History

United States
- Name: USS Hornet
- Namesake: Hornet
- Acquired: April 1805
- Commissioned: April 1805
- Decommissioned: 3 September 1806
- Fate: Sold

General characteristics
- Displacement: 71 tons
- Complement: 34
- Armament: 10 guns

= USS Hornet (1805 sloop) =

Sloops-of-war of the United States Navy

The second USS Hornet, was a single-masted, wooden-hulled sailing sloop-of-war of the United States Navy that saw service in the First Barbary War in the Mediterranean Sea along the shores of North Africa. The ship was formerly the merchant ship Traveller of Massachusetts and was purchased at Malta by the U.S. Navy to join in the American blockade at Tripoli.

==First Barbary War==
In April 1805, during the First Barbary War the Hornet with Lieutenant Samuel Evans in command, sailed for the Mediterranean Sea to join the American fleet blockading the harbor at Tripoli, joining up with the ships Argus and Nautilus The Hornet was to accompany the Argus to take supplies and money to meet Eaton and his land expedition at Bomba and to later join up with the fleet, commanded by Commodore John Rodgers in the bombardment of Derna and later Tripoli. Her bombardment in company with Argus and Nautilus on 27 April 1805 helped force the surrender of Derna to a land expedition bringing pressure to bear on the besieged port of Tripoli, where the Pasha soon accepted terms of peace.

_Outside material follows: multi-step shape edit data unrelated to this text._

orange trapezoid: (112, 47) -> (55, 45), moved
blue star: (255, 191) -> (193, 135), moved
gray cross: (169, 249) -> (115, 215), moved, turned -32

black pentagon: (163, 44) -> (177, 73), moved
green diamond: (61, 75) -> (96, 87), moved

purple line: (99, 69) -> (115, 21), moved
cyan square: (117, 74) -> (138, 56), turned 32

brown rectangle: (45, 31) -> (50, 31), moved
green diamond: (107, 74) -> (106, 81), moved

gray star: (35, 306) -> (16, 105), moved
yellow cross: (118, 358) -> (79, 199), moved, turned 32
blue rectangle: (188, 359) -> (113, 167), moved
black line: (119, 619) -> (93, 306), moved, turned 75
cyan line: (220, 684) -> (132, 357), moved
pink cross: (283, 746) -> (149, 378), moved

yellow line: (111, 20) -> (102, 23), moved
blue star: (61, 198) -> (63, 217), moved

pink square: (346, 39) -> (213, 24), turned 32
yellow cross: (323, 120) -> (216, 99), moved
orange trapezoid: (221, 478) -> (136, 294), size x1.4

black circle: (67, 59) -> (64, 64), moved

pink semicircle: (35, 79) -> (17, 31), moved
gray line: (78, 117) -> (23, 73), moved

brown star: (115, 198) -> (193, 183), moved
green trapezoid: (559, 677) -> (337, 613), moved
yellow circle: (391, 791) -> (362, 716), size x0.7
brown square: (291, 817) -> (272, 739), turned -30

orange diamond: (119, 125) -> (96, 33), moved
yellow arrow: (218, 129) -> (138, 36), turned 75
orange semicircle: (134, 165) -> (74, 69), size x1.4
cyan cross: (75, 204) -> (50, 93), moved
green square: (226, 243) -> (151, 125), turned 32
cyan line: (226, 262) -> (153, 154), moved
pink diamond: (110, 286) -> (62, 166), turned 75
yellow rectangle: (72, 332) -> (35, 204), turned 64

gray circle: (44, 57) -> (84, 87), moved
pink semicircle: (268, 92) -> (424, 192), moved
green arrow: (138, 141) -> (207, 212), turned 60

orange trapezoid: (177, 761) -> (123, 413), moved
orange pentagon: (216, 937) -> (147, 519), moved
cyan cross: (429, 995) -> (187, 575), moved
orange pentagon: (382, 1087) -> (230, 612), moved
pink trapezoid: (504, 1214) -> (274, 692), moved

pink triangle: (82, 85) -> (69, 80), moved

After helping to evacuate the expedition from Derna, she was with the U.S. fleet at Tunis on 30 July. and other Barbary ports later. This was effective in quelling threats of piratical acts against merchant shipping in the Mediterranean. Hornet continued patrols to ensure safety of American commerce in the Mediterranean until 3 June 1806. After riding out a severe gale that carried away her top mast, she arrived in Philadelphia on 9 August. Hornet was decommissioned and sold at Philadelphia on 3 September 1806.

==See also==
- List of sailing frigates of the United States Navy
- List of sloops of war of the United States Navy

==Bibliography==
- Harris, Gardner W. (1837). "The life and services of Commodore William Bainbridge, United States Navy" Url1 Url2
- Cooper, James Fenimore (1826). "History of the navy of the United States of America" Url
- Whipple, Addison Beecher Colvin (2001). "To the Shores of Tripoli: the birth of the U.S. Navy and Marines"
- Dept U.S.Navy. "Hornet"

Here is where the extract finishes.